GG: The impact of faculty on student experiences is substantial. Studies have shown that faculty-student interactions can have significant influence on students’ perceptions of their university experience. Faculty should recognize that their attitudes and actions contribute to institutional culture and campus climate. Supportive faculty interactions can assure students and families that the institution welcomes them. Furthermore, positive student experiences can result in alumni loyalty to the faculty, department, and university. The positive experiences have implications for philanthropic and moral support, especially in periods of difficult budgetary pressures.
Evo: How has the impact of faculty on the student experience changed, if at all, over the past decade?
GG: In my view, there is more faculty-student engagement in and outside the classroom.
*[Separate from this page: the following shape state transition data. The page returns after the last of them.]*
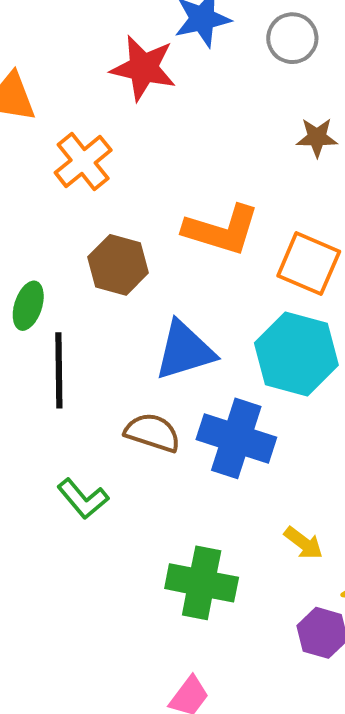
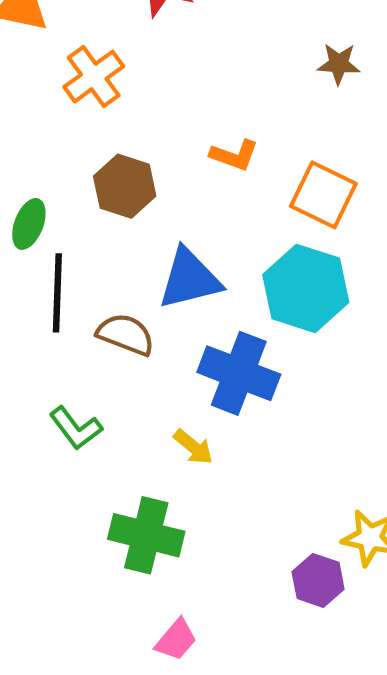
orange L-shape: (221, 230) -> (234, 155), size x0.6
brown semicircle: (153, 433) -> (126, 334), moved
yellow arrow: (304, 543) -> (193, 447), moved
green cross: (202, 583) -> (146, 535), moved

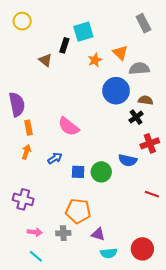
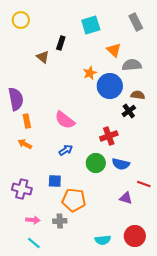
cyan square: (83, 32) -> (91, 25), moved
orange star: (95, 60) -> (90, 73), moved
red cross: (150, 143) -> (109, 136), moved
orange arrow: (26, 152) -> (25, 144), turned -80
blue arrow: (55, 158) -> (66, 150), moved
blue semicircle: (128, 160) -> (121, 164), moved
blue square: (78, 172) -> (55, 181), moved
purple triangle: (98, 234) -> (126, 198), moved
Many faculty are aware that High-Impact-Practices (HIP)—like service learning/internships, undergraduate research, learning communities, etc.—are important toward attaining student success.
Many faculty now strive toward engaging students in HIP-related activities, particularly those that can be integrated with their existing instructional, scholarship, or professional activities.
Evo: How do you see the role of faculty continuing to evolve over the next decade?
GG: Faculty face a changing role in response to academic priorities, top-down pressures, and student needs, among other factors. Most likely, faculty will be expected to more fully integrate technology in support of instruction. Thus, faculty will need to find novel ways to reproduce the benefits of face-to-face instruction and on-campus experiences for students who are growing increasingly reliant on interactions through digital technology. Many faculty recognize these student inclinations and are implementing innovative pedagogical strategies to integrate technology and student community.
Overall, faculty ought to be aware of forces that are shaping their future roles and must maintain a voice on how their roles may change. In order to accomplish this aim, faculty should remain engaged in determining their role and ensure that any transitions align with professional standards for high-quality scholarship, teaching, and service.